Whether it takes the form of advertising campaigns, branding initiatives, or targeted networking, marketing is an integral part of any firm’s business strategy. But, unlike other parts of a business plan, the results of marketing efforts can seem difficult to measure. Are new customers calling because of your marketing initiatives? If so, which initiative produced the most bang for your buck? Consider whether your current marketing activities were selected because there is clear evidence that they are effective, or simply because your competitors are doing the same thing.
Given the costs associated with marketing—and the risk of losing out on potential business when marketing is ineffective—your firm can hardly afford not to calculate the return on investment of your current marketing strategies. A cost-benefit analysis may, for example, reveal that your company is sinking money into a series of expensive ads generating little business, but a blog that costs nothing to operate is attracting high-profile clients.
Among the leading reasons why firms fail to measure their marketing efforts is the perception within the organization that measurement is too hard, too costly, and too time-consuming. It may be inaccurate to judge a particular marketing initiative or technique based on such amorphous targets. Just because one ad failed to produce the desired results does not mean another ad, or the same ad placed in different media outlets, would not produce better results. While the aggregate return on the annual investment in print advertisements will be a strong indicator of the usefulness of this approach, a closer examination of any changes in business activity immediately after a particular ad has been placed could yield some startling results. Only by carefully mining your marketing data will you discover exactly which approaches worked and in what particular contexts.
Before launching each marketing initiative, define your objectives and consider how you will measure whether those goals were reached. If, for example, you place a series of ads online and in print, find out if the volume of phone calls or if the number of website hits increases immediately after the ads appear. If your company issues a press release, log any press inquiries, monitor the media outlets to see if the story receives coverage, and check for a noticeable increase in phone or web traffic after the stories appear. Be alert to any changes in business activity following less formal networking events, such as speeches or presentations.
A useful measurement tool is an intake system that surveys new or potential customers on how they came to contact your company. This information can be gathered when they first call your company, place an order, or log on to your website. For a more in-depth profile, ask existing clients to complete a market research/customer satisfaction survey, which can be sent out by mail with business reply envelopes.
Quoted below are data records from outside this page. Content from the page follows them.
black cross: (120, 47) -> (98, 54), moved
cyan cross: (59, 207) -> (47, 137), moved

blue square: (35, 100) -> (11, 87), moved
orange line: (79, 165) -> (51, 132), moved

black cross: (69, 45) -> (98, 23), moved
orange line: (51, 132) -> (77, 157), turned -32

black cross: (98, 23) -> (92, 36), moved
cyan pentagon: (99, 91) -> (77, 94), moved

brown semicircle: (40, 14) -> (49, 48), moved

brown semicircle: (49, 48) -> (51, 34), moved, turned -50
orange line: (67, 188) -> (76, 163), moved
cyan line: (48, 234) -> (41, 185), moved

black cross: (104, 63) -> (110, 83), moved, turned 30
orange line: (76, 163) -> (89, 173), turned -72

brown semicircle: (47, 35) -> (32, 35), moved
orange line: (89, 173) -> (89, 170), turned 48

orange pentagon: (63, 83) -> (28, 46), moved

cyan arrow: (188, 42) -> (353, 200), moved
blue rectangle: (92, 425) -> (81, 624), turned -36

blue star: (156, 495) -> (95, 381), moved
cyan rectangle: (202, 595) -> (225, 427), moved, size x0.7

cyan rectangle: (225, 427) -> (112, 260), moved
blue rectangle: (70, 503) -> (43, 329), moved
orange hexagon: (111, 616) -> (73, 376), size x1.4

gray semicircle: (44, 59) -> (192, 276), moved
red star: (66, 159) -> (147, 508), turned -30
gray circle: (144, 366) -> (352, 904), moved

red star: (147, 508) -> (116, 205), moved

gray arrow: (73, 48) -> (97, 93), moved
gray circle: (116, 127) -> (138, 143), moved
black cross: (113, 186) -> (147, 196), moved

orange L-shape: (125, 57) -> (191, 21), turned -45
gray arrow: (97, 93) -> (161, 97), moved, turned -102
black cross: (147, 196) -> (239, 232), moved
Many businesses spend too little on marketing and even less on tracking the success of their marketing initiatives. These companies may, therefore, tend to underestimate the potential impact of marketing campaigns. By spending a bit of time and money assessing which approaches are working, you can better target your marketing budget expenditures and determine whether it makes sense to devote more—or less—resources than you have in the past to getting the word out about the products and services you offer.